The Use of an Artificial Neural Network in the Prediction the Compressive Strength of Concrete
Palavras-chave:
Artificial Neural Networks, Intelligent Systems, Computational Methods, Machine Learning, Computational IntelligenceResumo
This study proposes the use of an artificial neural network (ANN) in a mechanical characteristic
prediction of a material widely explored in the design of structures, the concrete. The conventional way to obtain
the mechanical characteristics of such a material is by means of expensive and costly laboratory tests and, as an
alternative, the use of an intelligent simulating system can be proposed. ANNs are based on a bio-inspired model
of the biological neuron, which processes data from simple units. In this study, a well-known (and established in
the academic literature) database was used. The artificial neural network tested used the supervised learning
method and the networks were trained based upon the following algorithms: classical backpropagation,
backpropagation with momentum, backpropagation with learning rate, backpropagation with momentum and
learning rate, and Levenberg-Marquardt. This work includes the use of a preprocessing strategy on the input data
and different backpropagation training algorithms. The main objective of this work was to obtain reliable results
to estimate the compressive strength of concrete by using machine learning.

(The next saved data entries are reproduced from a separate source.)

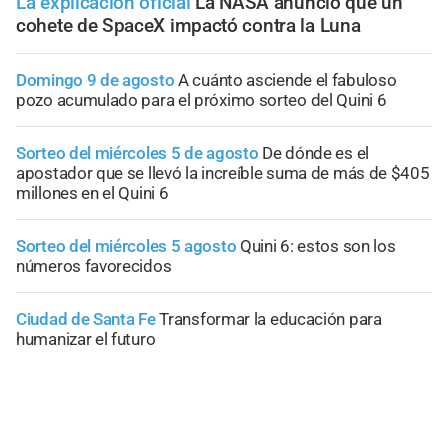
La explicación oficial
La NASA anunció que un
cohete de SpaceX impactó contra la Luna
Domingo 9 de agosto
A cuánto asciende el fabuloso
pozo acumulado para el próximo sorteo del Quini 6
Sorteo del miércoles 5 de agosto
De dónde es el
apostador que se llevó la increíble suma de más de $405
millones en el Quini 6
Sorteo del miércoles 5 agosto
Quini 6: estos son los
números favorecidos
Ciudad de Santa Fe
Transformar la educación para
humanizar el futuro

Among the training algorithms tested,
the one that presented the best performance was the Levenberg-Marquardt, which proved to be effective in
predicting the compressive strength of concrete at twenty-eight days, obtaining, as performance metrics, the RMSE
of 4.39 MPa and the coefficient of determination of 0.93. From these results it is possible to verify that this method
proved to be reliable for the calculation of the compressive strength of concrete by reducing possible errors and
amplifying the reliability of the application of computational technology in engineering projects.